- Leader: Alan Fitzgerald
- Founder: Alan Fitzgerald
- Founded: 1966
- Dissolved: 1970
- Succeeded by: Australia Party
- Slogan: "Do nothing"
- ACT Advisory Council: 1 / 9(1967–1970)

= True Whig Party (Australia) =

Australian joke party by Alan Fitzgerald

The True Whig Party was an Australian joke party, formed by satirist Alan Fitzgerald.

==History==
In 1966, frustrated with the lack of power that the Australian Capital Territory Advisory Council had, Alan Fitzgerald announced he was forming the True Whig Party. He called on voters to write his or his party's names on ballot papers for the Division of Australian Capital Territory at the 1966 federal election.

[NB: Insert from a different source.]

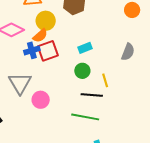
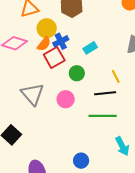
blue cross: (32, 50) -> (61, 41), moved
green circle: (82, 71) -> (77, 73), moved
pink circle: (41, 100) -> (66, 99), moved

Hearing that many voters had done so, Fitzgerald announced on 14 August 1967 that he would stand for the Advisory Council at the upcoming election in September. The party's platform was "to do nothing", parodying the model of local politicians. Fitzgerald refused to make a campaign speech, later describing his silence as "meaningful". One of the party's campaign promises was to build service stations on Mugga Way in the suburb of Red Hill.

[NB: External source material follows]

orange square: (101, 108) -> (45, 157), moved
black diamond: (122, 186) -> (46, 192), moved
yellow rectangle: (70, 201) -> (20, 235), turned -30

Fitzgerald was subsequently elected, receiving the third highest primary vote behind Labor and the Liberal Party. Although elected on a joke platform, he carried out his duties on the Advisory Council in a serious fashion.

In May 1970, he joined the Australia Party and contested the federal ACT by-election. The True Whig Party was disbanded around this time and Fitzgerald contested the 1970 Advisory Council election for the Australia Party, being re-elected with 21% of the vote (ahead of the Liberal Party).